## Input material
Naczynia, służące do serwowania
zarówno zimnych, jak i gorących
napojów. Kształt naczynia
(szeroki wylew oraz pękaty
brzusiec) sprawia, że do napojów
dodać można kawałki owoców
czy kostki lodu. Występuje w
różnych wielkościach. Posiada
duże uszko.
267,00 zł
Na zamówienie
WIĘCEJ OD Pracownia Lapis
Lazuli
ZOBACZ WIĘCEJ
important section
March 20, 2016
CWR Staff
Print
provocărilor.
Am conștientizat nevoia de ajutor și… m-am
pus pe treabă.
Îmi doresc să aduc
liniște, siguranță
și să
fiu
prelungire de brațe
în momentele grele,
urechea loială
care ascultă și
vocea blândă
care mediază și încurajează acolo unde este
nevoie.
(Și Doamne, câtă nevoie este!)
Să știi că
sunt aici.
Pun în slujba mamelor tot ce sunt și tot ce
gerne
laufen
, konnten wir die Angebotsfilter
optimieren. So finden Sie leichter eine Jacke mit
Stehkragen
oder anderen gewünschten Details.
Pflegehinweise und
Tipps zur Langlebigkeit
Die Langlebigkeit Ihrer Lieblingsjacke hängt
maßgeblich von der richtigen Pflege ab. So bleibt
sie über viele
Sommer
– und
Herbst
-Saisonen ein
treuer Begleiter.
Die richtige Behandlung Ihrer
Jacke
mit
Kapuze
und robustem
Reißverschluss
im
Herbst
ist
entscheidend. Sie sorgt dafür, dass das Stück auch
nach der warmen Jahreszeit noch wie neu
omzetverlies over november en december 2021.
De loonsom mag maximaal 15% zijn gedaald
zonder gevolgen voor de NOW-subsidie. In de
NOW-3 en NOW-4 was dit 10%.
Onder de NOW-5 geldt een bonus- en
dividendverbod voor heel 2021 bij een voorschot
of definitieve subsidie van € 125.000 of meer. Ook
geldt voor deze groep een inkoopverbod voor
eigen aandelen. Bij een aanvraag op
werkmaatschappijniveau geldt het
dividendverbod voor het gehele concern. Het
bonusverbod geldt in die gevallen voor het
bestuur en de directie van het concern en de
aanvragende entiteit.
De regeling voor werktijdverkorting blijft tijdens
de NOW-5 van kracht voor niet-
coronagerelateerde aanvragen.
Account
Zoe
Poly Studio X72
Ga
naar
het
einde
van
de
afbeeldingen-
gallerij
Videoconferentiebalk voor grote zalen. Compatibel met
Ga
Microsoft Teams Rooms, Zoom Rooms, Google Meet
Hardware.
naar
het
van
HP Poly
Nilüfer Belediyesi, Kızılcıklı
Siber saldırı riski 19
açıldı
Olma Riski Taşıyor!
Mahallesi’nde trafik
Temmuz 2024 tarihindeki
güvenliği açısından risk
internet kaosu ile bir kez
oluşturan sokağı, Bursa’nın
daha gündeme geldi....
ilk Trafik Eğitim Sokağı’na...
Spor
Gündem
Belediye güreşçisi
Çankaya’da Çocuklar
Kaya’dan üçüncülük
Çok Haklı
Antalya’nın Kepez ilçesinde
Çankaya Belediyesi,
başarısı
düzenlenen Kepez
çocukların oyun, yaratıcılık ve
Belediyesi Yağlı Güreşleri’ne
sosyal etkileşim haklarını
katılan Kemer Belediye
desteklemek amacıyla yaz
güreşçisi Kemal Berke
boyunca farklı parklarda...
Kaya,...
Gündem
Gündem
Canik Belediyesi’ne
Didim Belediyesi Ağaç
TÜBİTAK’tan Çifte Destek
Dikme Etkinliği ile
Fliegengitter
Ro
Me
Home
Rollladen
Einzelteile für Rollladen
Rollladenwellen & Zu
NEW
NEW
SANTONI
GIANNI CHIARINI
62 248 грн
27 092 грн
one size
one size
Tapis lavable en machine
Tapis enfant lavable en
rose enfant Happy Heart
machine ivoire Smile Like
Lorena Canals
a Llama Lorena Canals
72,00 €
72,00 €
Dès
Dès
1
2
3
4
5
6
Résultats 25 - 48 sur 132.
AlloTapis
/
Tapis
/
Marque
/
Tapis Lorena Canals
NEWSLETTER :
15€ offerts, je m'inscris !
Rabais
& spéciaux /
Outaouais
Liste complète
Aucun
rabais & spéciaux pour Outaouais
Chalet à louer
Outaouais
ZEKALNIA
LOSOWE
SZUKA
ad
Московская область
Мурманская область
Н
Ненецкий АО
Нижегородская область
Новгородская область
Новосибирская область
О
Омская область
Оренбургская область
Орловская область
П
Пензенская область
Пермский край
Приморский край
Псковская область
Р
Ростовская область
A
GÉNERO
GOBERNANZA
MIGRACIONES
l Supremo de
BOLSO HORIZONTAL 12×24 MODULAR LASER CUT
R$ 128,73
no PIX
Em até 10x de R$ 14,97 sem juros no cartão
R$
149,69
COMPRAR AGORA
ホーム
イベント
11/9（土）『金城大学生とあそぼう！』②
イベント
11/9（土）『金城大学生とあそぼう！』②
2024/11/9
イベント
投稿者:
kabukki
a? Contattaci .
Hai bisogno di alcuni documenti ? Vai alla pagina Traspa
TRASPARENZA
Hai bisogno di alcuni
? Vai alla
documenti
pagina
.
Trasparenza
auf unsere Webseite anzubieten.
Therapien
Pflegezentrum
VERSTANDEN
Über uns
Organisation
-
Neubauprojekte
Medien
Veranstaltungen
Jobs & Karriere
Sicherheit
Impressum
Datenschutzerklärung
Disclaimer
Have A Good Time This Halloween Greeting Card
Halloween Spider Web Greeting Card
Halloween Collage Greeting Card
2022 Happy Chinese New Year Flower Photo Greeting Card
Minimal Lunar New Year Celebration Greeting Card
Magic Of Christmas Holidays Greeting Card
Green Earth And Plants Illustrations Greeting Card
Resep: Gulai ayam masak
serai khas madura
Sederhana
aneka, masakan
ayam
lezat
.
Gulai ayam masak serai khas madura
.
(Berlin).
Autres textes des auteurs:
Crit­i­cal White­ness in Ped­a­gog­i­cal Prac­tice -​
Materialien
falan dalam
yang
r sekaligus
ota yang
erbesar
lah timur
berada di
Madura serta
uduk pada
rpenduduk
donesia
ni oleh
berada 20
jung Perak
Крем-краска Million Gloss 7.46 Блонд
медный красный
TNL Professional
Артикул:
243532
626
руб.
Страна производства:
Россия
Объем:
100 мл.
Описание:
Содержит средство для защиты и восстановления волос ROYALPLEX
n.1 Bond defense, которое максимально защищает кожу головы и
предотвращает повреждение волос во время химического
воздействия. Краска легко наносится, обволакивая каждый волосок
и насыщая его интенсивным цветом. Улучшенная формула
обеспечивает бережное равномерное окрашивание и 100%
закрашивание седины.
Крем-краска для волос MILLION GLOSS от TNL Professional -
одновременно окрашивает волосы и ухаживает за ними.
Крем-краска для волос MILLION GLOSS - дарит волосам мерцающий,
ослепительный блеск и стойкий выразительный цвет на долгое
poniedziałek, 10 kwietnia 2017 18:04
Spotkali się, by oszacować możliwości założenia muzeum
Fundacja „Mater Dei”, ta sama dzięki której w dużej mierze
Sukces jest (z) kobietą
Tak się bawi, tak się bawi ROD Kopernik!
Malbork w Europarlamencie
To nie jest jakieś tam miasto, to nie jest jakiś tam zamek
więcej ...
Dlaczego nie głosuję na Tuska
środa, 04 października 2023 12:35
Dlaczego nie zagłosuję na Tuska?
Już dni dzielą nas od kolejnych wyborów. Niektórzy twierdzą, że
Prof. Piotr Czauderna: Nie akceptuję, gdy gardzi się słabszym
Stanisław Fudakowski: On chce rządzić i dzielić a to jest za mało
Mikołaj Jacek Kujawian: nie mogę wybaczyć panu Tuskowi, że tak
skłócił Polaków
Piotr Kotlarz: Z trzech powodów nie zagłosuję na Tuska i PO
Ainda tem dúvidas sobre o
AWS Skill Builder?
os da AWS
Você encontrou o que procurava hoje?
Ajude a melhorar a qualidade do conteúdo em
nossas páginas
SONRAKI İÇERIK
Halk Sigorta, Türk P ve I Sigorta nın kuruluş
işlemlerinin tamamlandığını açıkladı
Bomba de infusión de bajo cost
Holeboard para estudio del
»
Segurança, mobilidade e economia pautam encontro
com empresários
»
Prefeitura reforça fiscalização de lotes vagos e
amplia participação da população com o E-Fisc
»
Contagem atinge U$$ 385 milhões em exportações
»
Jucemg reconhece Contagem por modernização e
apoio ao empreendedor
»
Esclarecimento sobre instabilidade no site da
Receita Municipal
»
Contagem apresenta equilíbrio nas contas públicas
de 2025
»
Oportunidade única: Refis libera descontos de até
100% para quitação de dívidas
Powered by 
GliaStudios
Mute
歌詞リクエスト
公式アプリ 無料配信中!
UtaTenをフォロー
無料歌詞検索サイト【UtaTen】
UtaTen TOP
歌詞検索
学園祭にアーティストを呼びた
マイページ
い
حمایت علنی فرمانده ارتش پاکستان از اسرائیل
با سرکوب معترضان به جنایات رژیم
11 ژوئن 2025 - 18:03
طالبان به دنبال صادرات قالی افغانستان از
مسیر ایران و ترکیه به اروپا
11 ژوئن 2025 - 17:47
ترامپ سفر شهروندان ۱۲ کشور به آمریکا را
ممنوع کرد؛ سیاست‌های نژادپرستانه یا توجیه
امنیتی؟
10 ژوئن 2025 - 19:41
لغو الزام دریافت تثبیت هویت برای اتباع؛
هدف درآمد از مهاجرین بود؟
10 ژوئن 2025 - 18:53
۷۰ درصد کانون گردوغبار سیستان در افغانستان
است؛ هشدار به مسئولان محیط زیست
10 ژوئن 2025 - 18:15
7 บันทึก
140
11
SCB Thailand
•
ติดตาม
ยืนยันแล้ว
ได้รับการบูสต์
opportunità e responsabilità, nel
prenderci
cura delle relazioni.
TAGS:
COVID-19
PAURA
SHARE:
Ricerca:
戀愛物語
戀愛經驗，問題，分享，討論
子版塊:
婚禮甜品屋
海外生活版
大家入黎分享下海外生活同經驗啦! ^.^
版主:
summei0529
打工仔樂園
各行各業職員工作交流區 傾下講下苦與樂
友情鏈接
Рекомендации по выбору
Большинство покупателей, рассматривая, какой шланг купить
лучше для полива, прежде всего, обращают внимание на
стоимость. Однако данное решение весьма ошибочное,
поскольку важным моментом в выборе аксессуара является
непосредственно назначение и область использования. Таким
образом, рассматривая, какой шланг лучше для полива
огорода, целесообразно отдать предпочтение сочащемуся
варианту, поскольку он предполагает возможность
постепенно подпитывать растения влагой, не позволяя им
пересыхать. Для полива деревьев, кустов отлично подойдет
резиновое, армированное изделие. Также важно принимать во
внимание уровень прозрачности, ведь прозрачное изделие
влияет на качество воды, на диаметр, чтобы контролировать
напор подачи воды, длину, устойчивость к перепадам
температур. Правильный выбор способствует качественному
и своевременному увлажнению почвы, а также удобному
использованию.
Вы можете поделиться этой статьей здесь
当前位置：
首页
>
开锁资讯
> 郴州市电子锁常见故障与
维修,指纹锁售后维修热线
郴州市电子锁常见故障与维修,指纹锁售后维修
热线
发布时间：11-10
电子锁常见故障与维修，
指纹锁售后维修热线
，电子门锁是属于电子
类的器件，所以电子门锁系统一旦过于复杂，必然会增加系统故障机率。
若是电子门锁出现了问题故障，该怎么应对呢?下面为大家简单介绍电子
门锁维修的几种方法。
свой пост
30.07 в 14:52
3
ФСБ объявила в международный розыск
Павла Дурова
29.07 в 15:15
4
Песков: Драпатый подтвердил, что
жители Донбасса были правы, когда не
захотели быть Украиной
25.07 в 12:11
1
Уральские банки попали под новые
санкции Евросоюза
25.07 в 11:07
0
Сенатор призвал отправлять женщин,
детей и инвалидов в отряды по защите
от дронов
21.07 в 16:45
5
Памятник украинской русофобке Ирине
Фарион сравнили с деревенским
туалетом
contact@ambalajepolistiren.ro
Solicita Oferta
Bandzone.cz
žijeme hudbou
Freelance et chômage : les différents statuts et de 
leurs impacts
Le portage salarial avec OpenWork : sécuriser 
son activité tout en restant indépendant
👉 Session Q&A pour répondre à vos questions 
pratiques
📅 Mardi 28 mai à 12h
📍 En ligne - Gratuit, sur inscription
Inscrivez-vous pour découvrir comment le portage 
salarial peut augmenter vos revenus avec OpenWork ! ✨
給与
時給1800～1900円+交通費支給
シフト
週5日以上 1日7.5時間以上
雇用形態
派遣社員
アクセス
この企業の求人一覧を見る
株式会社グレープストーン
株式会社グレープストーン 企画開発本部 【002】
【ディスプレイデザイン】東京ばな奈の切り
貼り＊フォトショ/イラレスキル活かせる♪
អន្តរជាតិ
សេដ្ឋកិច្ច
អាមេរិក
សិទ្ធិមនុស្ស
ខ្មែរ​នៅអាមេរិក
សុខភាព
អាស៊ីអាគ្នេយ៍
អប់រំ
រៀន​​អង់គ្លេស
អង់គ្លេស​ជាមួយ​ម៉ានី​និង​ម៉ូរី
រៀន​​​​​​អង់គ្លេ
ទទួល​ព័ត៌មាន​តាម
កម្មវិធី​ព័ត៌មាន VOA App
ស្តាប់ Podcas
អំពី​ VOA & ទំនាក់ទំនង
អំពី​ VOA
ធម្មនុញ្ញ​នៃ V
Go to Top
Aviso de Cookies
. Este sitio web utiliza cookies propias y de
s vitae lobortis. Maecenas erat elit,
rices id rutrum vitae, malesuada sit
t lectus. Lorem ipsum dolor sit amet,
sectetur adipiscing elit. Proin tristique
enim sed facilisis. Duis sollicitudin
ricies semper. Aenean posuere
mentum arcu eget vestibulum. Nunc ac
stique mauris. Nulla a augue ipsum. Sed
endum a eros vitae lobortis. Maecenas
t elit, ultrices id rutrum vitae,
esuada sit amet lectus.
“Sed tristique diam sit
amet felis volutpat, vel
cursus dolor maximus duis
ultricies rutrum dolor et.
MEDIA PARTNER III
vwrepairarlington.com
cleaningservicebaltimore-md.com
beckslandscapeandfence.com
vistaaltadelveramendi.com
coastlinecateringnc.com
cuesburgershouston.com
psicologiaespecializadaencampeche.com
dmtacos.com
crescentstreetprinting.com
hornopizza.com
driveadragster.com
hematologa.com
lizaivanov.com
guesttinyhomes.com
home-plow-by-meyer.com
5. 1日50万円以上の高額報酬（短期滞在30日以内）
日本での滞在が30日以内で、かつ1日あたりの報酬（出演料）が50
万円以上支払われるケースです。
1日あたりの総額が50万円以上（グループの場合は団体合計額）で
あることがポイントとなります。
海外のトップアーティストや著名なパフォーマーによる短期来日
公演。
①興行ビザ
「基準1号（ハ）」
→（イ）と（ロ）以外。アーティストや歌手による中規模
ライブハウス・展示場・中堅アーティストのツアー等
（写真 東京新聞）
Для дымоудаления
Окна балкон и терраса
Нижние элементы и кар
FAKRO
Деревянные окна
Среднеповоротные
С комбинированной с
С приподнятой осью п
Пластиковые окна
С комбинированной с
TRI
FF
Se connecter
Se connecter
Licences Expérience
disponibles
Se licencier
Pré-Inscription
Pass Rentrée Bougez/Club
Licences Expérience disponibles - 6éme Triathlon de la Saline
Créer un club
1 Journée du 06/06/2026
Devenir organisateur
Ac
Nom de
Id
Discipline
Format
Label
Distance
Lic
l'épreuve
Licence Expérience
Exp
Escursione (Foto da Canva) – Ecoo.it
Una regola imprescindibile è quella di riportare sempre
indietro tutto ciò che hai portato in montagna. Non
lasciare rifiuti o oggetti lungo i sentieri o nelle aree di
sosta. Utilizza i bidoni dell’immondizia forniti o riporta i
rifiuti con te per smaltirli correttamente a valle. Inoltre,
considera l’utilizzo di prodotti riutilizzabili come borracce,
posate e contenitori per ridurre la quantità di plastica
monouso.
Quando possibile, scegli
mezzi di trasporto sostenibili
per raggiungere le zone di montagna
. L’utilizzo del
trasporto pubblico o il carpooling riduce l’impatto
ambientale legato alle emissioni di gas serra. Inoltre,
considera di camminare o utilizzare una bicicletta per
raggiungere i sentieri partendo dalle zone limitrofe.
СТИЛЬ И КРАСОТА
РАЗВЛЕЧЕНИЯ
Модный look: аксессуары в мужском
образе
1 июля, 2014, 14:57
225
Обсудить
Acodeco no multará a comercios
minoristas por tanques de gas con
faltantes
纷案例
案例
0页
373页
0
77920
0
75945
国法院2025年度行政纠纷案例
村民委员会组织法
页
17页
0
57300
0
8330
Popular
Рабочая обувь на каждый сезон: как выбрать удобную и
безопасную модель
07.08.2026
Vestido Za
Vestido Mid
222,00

## Assigned task
Would you please write out, exactly and with no other lines, the stretch of the listing above from the line containing "enim sed facilisis. Duis sollicitudin" through the line containing "dmtacos.com"?

## Solution to this exercise
enim sed facilisis. Duis sollicitudin
ricies semper. Aenean posuere
mentum arcu eget vestibulum. Nunc ac
stique mauris. Nulla a augue ipsum. Sed
endum a eros vitae lobortis. Maecenas
t elit, ultrices id rutrum vitae,
esuada sit amet lectus.
“Sed tristique diam sit
amet felis volutpat, vel
cursus dolor maximus duis
ultricies rutrum dolor et.
MEDIA PARTNER III
vwrepairarlington.com
cleaningservicebaltimore-md.com
beckslandscapeandfence.com
vistaaltadelveramendi.com
coastlinecateringnc.com
cuesburgershouston.com
psicologiaespecializadaencampeche.com
dmtacos.com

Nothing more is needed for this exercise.